Here are two example. First, I worked for a company where the entire IT department knew what time the CIO came into work. We knew because we would see a flood of emails from her. Nearly everyone in the company sent her requests and she would prioritize these as the highest tasks to work on (after all, they emailed the CIO). So the entire IT department would work on these requests, regardless of the other projects. Most of these were routine help desk requests about broken keyboards or email issues. I went to her and used one of my favorite project sayings: “When you work off your inbox, you’re working on everyone else’s priorities, not your own.” She argued that IT is a service department and everyone else’s priorities are IT’s priorities. That’s wrong on so many levels but I’ll leave that for another day. The point is that the entire company used the CIO as the IT help desk. And why not? We had trained them to do that – send your problem to the CIO and it will get addressed.
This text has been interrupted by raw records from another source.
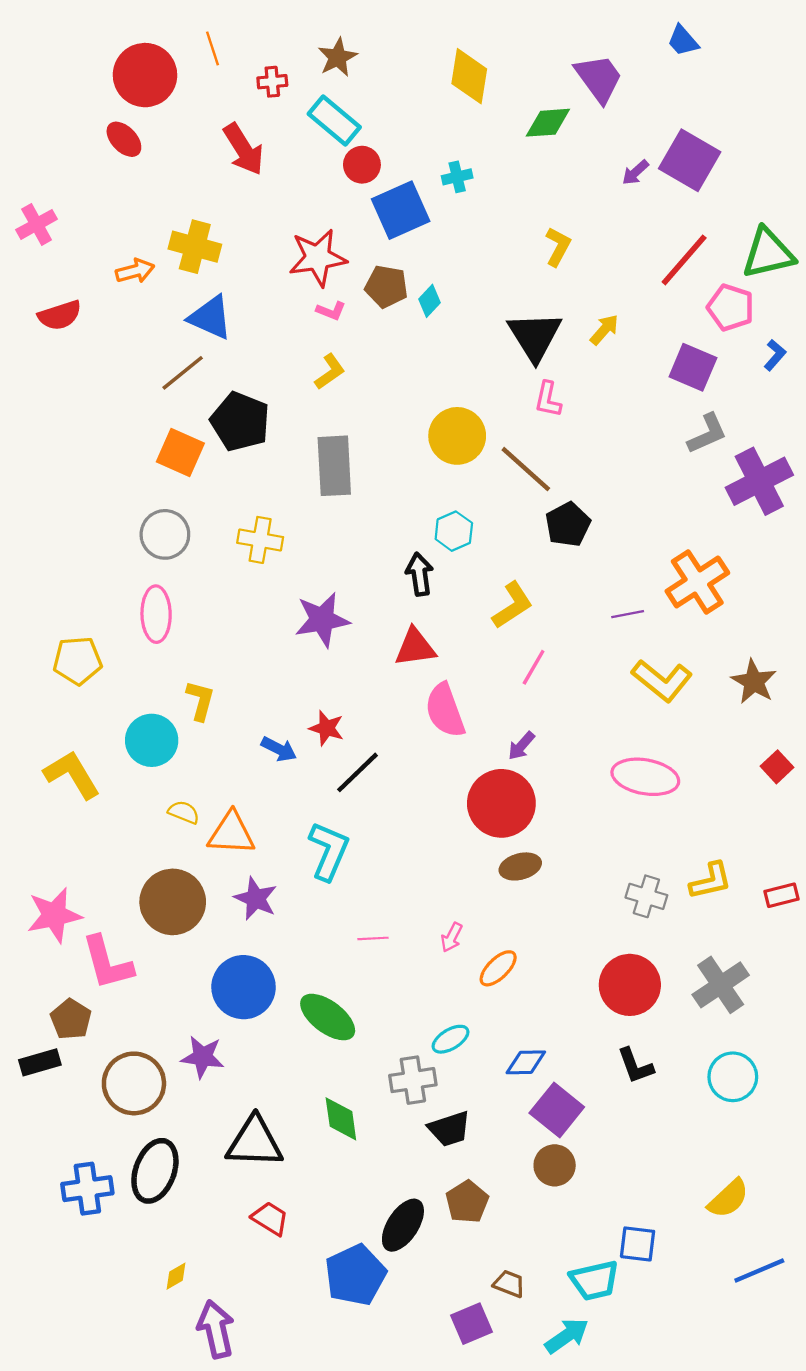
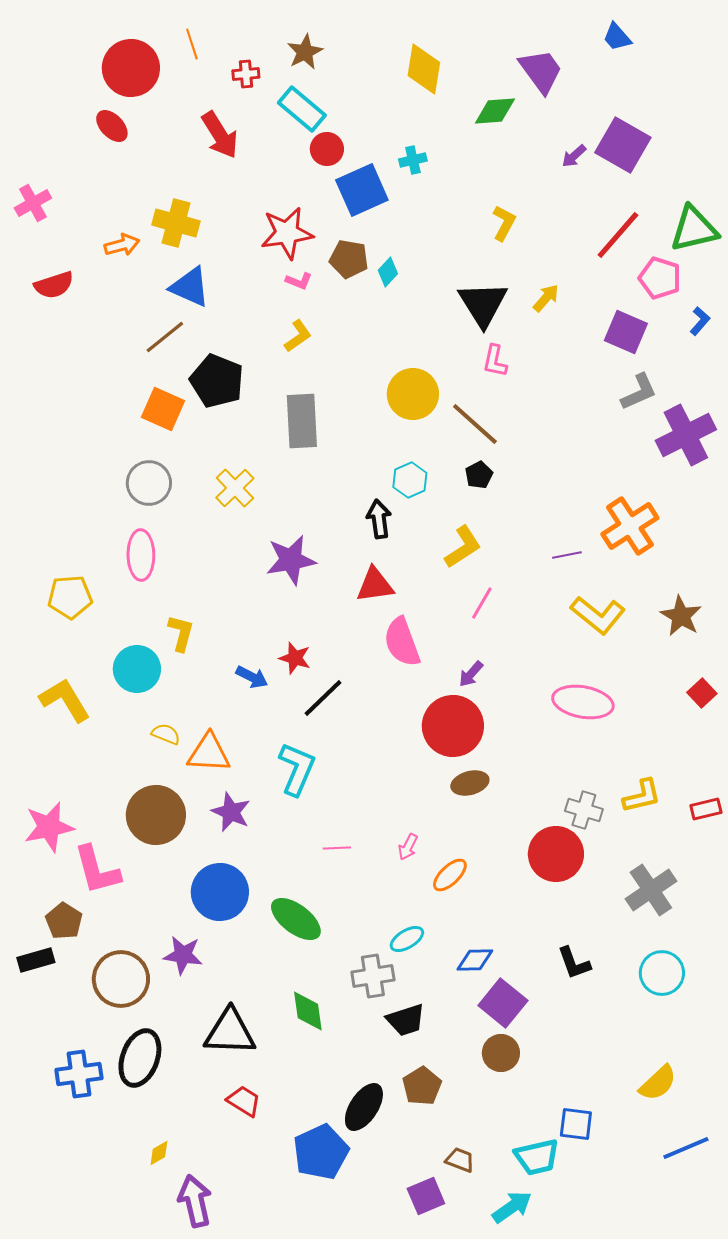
black pentagon: (568, 524) -> (479, 475), moved, size x0.7
yellow cross: (260, 540) -> (235, 488), turned 36
red circle: (630, 985) -> (556, 854), moved

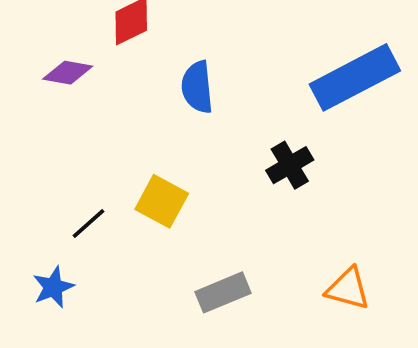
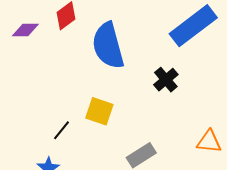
purple diamond: (68, 73) -> (25, 30), moved
blue semicircle: (197, 87) -> (108, 46), size x1.6

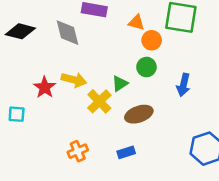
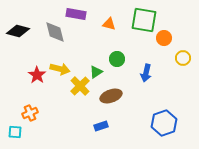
orange circle: (152, 40) -> (164, 38), moved
cyan square: (17, 114) -> (15, 132), moved
orange cross: (78, 151) -> (30, 113), moved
The second example is an insurance company that had a problem finishing projects. The company would not let projects end. The business departments argued that more work was always needed and the project team needed to stay intact to do the extra work. IT hated this as it consumed resources on projects with ever diminishing returns. But IT had no change control process! There was no process to weigh changes against time and resource budgets. IT had trained the business departments to monopolize resources on their own projects for as long as possible.
IT departments train other departments on how they want to be treated. If you have processes, and you follow them, the business departments will follow them too. Especially when they see the increase in productivity that results in efficient processes in project management. More projects done faster with better results can only be consistently achieved with appropriate, proven project management processes.